I am a British-born Pakistani Muslim and I did not enjoy this show. It's not because I found it offensive, but just because it wasn't very funny unfortunately. I was disappointed as this is the first sitcom based on a British-Asian family and its success could lead to more opportunities for British-Asian talent. I am hopeful it well get better. Many sitcoms start off with dubious pilots and go on to great success, the first episode of Friends wasn't great and look how that turned out!

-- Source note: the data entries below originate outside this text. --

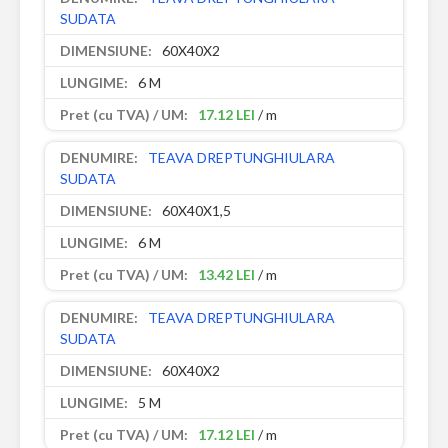
SUDATA
60X40X2
6 M
17.12 LEI
/ m
TEAVA DREPTUNGHIULARA
SUDATA
60X40X1,5
6 M
13.42 LEI
/ m
TEAVA DREPTUNGHIULARA
SUDATA
60X40X2
5 M
17.12 LEI
/ m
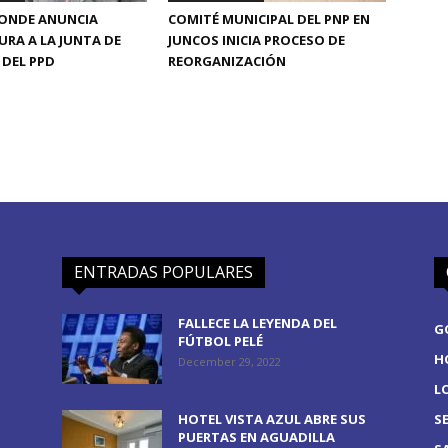
CONDE ANUNCIA
COMITÉ MUNICIPAL DEL PNP EN
RA A LA JUNTA DE
JUNCOS INICIA PROCESO DE
DEL PPD
REORGANIZACIÓN
ENTRADAS POPULARES
FALLECE LA LEYENDA DEL
G
FÚTBOL PELÉ
H
December 29, 2022
L
HOTEL VISTA AZUL ABRE SUS
S
PUERTAS EN AGUADILLA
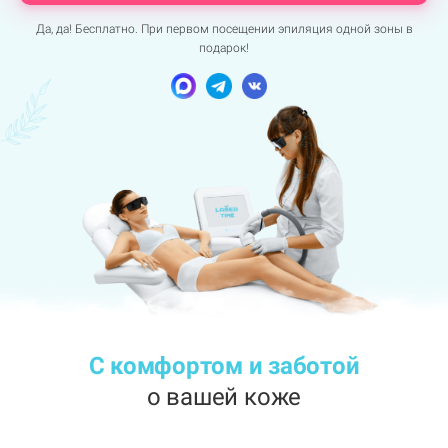
Да, да! Бесплатно. При первом посещении эпиляция одной зоны в
подарок!
С комфортом и заботой
о вашей коже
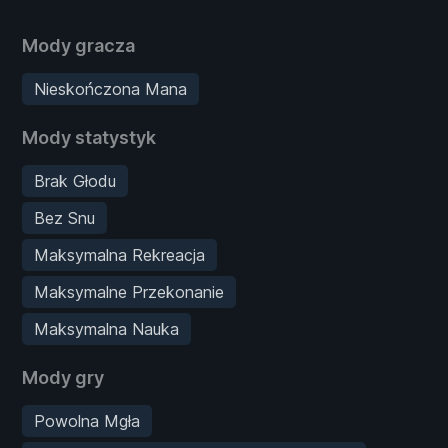
Mody gracza
Nieskończona Mana
Mody statystyk
Brak Głodu
Bez Snu
Maksymalna Rekreacja
Maksymalne Przekonanie
Maksymalna Nauka
Mody gry
Powolna Mgła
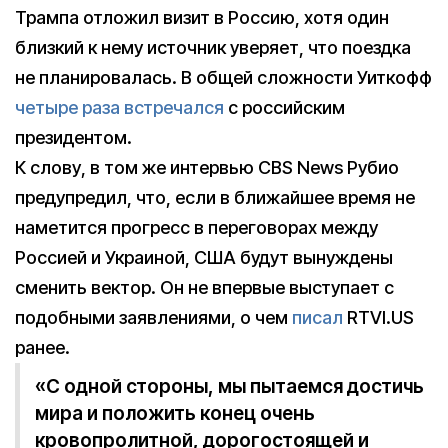
Трампа отложил визит в Россию, хотя один
близкий к нему источник уверяет, что поездка
не планировалась. В общей сложности Уиткофф
четыре раза встречался
с российским
президентом.
К слову, в том же интервью CBS News Рубио
предупредил, что, если в ближайшее время не
наметится прогресс в переговорах между
Россией и Украиной, США будут вынуждены
сменить вектор. Он не впервые выступает с
подобными заявлениями, о чем
писал
RTVI.US
ранее.
«С одной стороны, мы пытаемся достичь
мира и положить конец очень
кровопролитной, дорогостоящей и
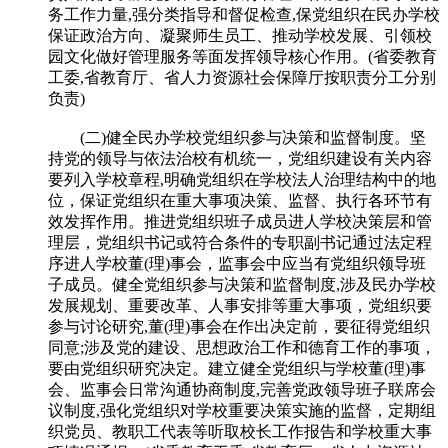
务工作力量,强分类指导和督促检查,保党组织在民办学校
保证政治方向、凝聚师生员工、推动学校发展、引领校
园文化做好管理服务等面发挥领导核心作用。(省委教育
工委,省教育厅、省人力资源社会保障厅按职责分工分别
负责)
(二)健全民办学校党组织参与决策和监督制度。坚
持党的领导与依法治校有机统一，党组织建设有关内容
要列入学校章程,明确党组织在学校法人治理结构中的地
位，保证党组织在重大事项决策、监督、执行各环节有
效发挥作用。推进党组织班子成员进人学校决策层和管
理层，党组织书记或符合条件的专职副书记通过法定程
序进人学校董(理)事会，监事会中应当有党组织领导班
子成员。健全党组织参与决策和监督制度,涉及民办学校
发展规划、重要改革、人事安排等重大事项，党组织要
参与讨论研究,董(理)事会在作出决定前，要征得党组织
同意;涉及党的建设、思想政治工作和德育工作的事项，
要由党组织研究决定。建立健全党组织与学校董(理)事
会、监事会日常沟通协商制度,完善党政领导班子联席会
议制度,强化党组织对学校重要决策实施的监督，定期组
织党员、教职工代表等听取校长工作报告和学校重大事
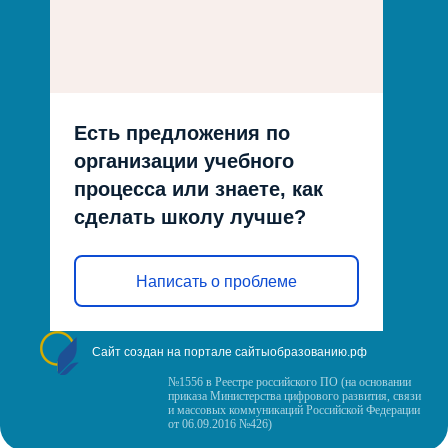
Есть предложения по
организации учебного
процесса или знаете, как
сделать школу лучше?
Написать о проблеме
Сайт создан на портале сайтыобразованию.рф
№1556 в Реестре российского ПО (на основании
приказа Министерства цифрового развития, связи
и массовых коммуникаций Российской Федерации
от 06.09.2016 №426)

The Mr. Khan character, on which this show is based, started out a few years ago on the 'Bellamy's People' sketch show and subsequently starred in a string of YouTube videos, from delivering alternative Christmas messages to explaining cricket from a Pakistani perspective. Adil Ray plays the character brilliantly and Mr. Khan IS hilarious, it is easy to see why BBC execs thought a sitcom based around the character would be a success. Unfortunately, the out-dated stereotypes, lazy script and ham acting, has meant that the show has suffered a mediocre start. But as I said, I'm hopeful it will get better!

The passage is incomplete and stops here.